The majority of the proposed methods of echocardiographic assessment of right ventricular function are based on volumetric approximations of the right ventricle. However such approaches have intrinsic limitations, first since volume related measures such as ejection fraction are load dependent, second because of the complex geometry of the right ventricle [38]. The issue of right ventricular geometry is usually overcome using the so called geometry independent parameters such as tricuspid annular velocity and tricuspid annular plane systolic excursion (TAPSE) [39] (Fig. 3) and three dimensional echocardiography [40]. Nevertheless assessments based on tricuspid annular excursion have important inherent limitations as independent measurements of right ventricular pumping function [41]. However, is it really necessary to analyse right ventricular volumes in order to calculate a variable so dependent on post load such as ejection fraction, particularly in a clinical setting where afterload is so important, such as pulmonary hypertension? It appears that the Echo Doppler technology will be more logically applied to the study of functional aspects unable to be quantified by other imaging techniques.
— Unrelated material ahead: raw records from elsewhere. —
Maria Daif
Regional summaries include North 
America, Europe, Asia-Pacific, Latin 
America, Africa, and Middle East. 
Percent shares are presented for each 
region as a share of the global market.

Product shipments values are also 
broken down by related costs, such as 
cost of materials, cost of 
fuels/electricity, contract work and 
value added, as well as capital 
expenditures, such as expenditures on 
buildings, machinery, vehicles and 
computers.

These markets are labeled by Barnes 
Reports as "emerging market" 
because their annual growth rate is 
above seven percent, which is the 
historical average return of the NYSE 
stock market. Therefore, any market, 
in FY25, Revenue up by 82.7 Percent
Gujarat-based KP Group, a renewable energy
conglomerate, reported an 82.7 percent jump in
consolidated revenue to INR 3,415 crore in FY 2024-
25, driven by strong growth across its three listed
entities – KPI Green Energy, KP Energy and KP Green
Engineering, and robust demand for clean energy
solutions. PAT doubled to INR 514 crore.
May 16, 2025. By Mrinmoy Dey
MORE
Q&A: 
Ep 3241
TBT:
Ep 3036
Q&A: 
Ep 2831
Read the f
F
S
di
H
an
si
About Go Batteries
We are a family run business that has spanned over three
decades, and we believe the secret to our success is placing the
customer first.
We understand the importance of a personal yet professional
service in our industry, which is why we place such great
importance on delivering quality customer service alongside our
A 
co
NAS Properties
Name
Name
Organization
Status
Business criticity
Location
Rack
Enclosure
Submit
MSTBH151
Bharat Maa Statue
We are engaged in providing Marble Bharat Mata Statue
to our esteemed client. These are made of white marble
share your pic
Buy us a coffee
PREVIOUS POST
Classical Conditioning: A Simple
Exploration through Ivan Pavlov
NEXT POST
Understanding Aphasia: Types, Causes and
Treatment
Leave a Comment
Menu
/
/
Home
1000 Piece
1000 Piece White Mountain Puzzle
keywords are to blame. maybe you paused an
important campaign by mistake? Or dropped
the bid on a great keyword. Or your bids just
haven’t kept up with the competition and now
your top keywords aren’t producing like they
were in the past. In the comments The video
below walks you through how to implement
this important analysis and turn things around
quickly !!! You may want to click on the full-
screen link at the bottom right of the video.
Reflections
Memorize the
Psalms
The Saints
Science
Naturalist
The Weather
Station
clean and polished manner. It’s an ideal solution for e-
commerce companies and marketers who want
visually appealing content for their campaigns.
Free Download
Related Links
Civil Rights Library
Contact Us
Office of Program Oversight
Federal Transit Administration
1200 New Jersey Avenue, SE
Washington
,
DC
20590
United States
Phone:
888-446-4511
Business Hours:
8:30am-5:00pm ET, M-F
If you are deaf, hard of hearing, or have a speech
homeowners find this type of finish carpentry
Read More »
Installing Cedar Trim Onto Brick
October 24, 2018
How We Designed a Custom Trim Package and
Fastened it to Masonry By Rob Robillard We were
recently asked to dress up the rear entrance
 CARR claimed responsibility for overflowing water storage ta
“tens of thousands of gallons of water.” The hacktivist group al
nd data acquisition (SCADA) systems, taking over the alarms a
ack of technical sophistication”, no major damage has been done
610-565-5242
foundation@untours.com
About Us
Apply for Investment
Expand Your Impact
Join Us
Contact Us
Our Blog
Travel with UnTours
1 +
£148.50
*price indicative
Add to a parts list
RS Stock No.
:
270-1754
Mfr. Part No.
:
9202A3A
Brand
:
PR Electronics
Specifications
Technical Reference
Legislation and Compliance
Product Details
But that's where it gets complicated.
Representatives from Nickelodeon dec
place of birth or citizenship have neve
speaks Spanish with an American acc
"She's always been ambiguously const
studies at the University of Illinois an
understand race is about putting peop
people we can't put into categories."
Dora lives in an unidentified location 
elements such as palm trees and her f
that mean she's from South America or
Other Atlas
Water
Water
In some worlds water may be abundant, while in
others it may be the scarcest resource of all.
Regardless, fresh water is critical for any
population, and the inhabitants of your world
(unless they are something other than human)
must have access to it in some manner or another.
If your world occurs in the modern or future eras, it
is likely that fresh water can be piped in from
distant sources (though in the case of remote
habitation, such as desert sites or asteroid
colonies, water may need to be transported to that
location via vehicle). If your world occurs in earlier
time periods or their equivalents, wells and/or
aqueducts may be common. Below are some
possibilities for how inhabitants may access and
Another promising tool for right ventricular assessment is tissue doppler imaging techniques, but at present, data are relatively scarce and variability of results are still too high to rely only in this method for right ventricular function analysis in pulmonary hypertension (Fig. 4). However some studies have already reported normal range of mechanical variables in Doppler imaging studies [42], have shown evidence of interventricular dyssynchrony in pulmonary hypertension [43] and have related these variables to serum levels of brain natriuretic peptide [44]. In addition even some variables, such as apical strain rate (Fig. 5), have been correlated with pulmonary artery pressures [45].
CONCLUSIONS
We firmly believe that the remodelling process of the pulmonary vasculature and the right ventricle play an important role in the evolution of PAH and thus must be part of the evaluation of the disease progression and of the response to pharmacological treatments. Techniques such as IVUS, OCT and new Echo Doppler technology will probably allow to study in vivo this remodelling process.